Mancos compost company faces permit revocation

County sets deadline for 49 Square to meet regulations
Patty Russell stands next to Mud Creek at her home west of Mancos in 2009. She had noticed the creek had turned black and began taking water samples.

Montezuma County commissioners on Monday voted to conditionally revoke a certificate of designation for 49 Square Ventures, a composting plant in Mancos.

The company processes organic waste including straw, aspen wood chips and coconut fiber from Western Excelsior in Mancos, and has a county-issued certificate to operate as a Class 2 composting facility, according to county documents. The request to rescind the certificate came from the Colorado attorney general’s office, which said 49 Square Ventures were out of compliance with state regulations and had not followed through with promises to the state.

The certificate will be revoked Nov. 30 if the company does not come into compliance.

During a hearing on the issue at the commission’s meeting Monday, the company’s co-owner, Matt Bradshaw, said the company is working to get in compliance.

“It was a shock they were recommending revocation,” he said. “We have been noncompliant ,but we are working with the state to get through it.”

Bradshaw, who is from California, said the state asked the company to do several things in order to be in compliance, including installing groundwater monitoring equipment, constructing ponds and updating signs at the plant. Bradshaw said the company had done almost everything on the list, and he was confident it would comply by Nov. 30.

Bradshaw also said local people interested in purchasing the company.

David Banas, of the attorney general’s office, joined the meeting by phone. He said 49 Square Ventures had repeatedly missed deadlines set by the state, and though the company has talked about new owners for five years, it hasn’t happened.

“49 Square Ventures has failed to do many things required by the Department of Health,” Banas said.

Banas said a 2009 fire at 49 Square Ventures produced toxic runoff that leaked into nearby Mud Creek and killed 2,600 fish. He said Colorado Parks and Wildlife had submitted a report saying the fish died in the creek.

Commissioner Larry Don Suckla denied there had been fish in Mud Creek, because of its high alkali content. (A state biologist recorded the water had a high acid content.)

Bradshaw said the company was on the final leg toward full compliance and could do so by the Nov. 30 deadline. If they had realized there was a possibility that the certificate would be revoked, they would not have invested money into the company, he said.

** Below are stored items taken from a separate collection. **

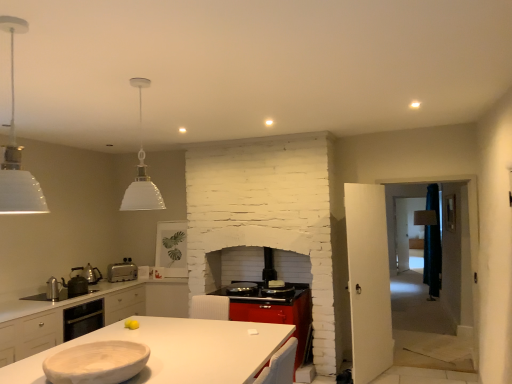 Question: Should I look upward or downward to see white matte countertop at center?

Choices:
 (A) up
 (B) down

Answer: (B)

Question: Does white matte pendant light at upper left, the second light fixture when ordered from back to front, lie in front of white matte countertop at center?

Choices:
 (A) yes
 (B) no

Answer: (A)

Question: Are white matte pendant light at upper left, the second light fixture when ordered from back to front, and white matte countertop at center located far from each other?

Choices:
 (A) yes
 (B) no

Answer: (A)

Question: Is white matte pendant light at upper left, the second light fixture when ordered from back to front, shorter than white matte countertop at center?

Choices:
 (A) no
 (B) yes

Answer: (A)

Question: From a real-world perspective, is white matte pendant light at upper left, the first light fixture positioned from the front, below white matte countertop at center?

Choices:
 (A) no
 (B) yes

Answer: (A)

Question: Can you confirm if white matte pendant light at upper left, the second light fixture when ordered from back to front, is taller than white matte countertop at center?

Choices:
 (A) yes
 (B) no

Answer: (A)

Question: Is white matte pendant light at upper left, the first light fixture positioned from the front, positioned behind white matte countertop at center?

Choices:
 (A) yes
 (B) no

Answer: (B)

Question: From the image's perspective, is silver metallic toaster at lower left over white matte countertop at center?

Choices:
 (A) no
 (B) yes

Answer: (B)

Question: Does silver metallic toaster at lower left appear on the right side of white matte countertop at center?

Choices:
 (A) yes
 (B) no

Answer: (B)

Question: Considering the relative positions of silver metallic toaster at lower left and white matte countertop at center in the image provided, is silver metallic toaster at lower left in front of white matte countertop at center?

Choices:
 (A) no
 (B) yes

Answer: (A)

Question: Does silver metallic toaster at lower left have a smaller size compared to white matte countertop at center?

Choices:
 (A) no
 (B) yes

Answer: (B)

Question: Considering the relative positions of silver metallic toaster at lower left and white matte countertop at center in the image provided, is silver metallic toaster at lower left behind white matte countertop at center?

Choices:
 (A) yes
 (B) no

Answer: (A)

Question: Is silver metallic toaster at lower left shorter than white matte countertop at center?

Choices:
 (A) no
 (B) yes

Answer: (B)

Question: Is metallic silver kettle at left, the 1th appliance in the front-to-back sequence, further to camera compared to white matte pendant light at upper left, the first light fixture positioned from the front?

Choices:
 (A) yes
 (B) no

Answer: (A)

“We’re not just in California forgetting about (the company),” he said. “We are trying, and I believe we’ll get it done.”

County attorney John Baxter said the commission didn’t have much choice to revoke the certificate, since the request came from the state. It would not require much work to issue the company a new one, he said.

Suckla complained that the state was targeting companies that produce sawdust such as 49 Square Ventures for environmental compliance, but they allow the train in Durango to continue producing pollution right in the middle of town.

“We need to get our priorities straight,” Suckla said.

Acidic water cited in fish kill

Jim White, an aquatic biologist with the Colorado Division of Wildlife, tested the water in Mud Creek on Oct. 14, 2009.

Water quality in Mud Creek was disastrous the day he tested, White said. The level of dissolved oxygen, 3 or 4 parts per million, was below the 5 ppm considered rock-bottom to sustain fish, he said. White said he took pH readings – a measure of acidity – of 3.9.

“Stomach acid measures 3.4,” White said. Neutral water has a pH of 7, and alkaline water is above 7.

The creek was home to a confirmed pair of native species of fish, the bluehead and flannel-mouthed suckers.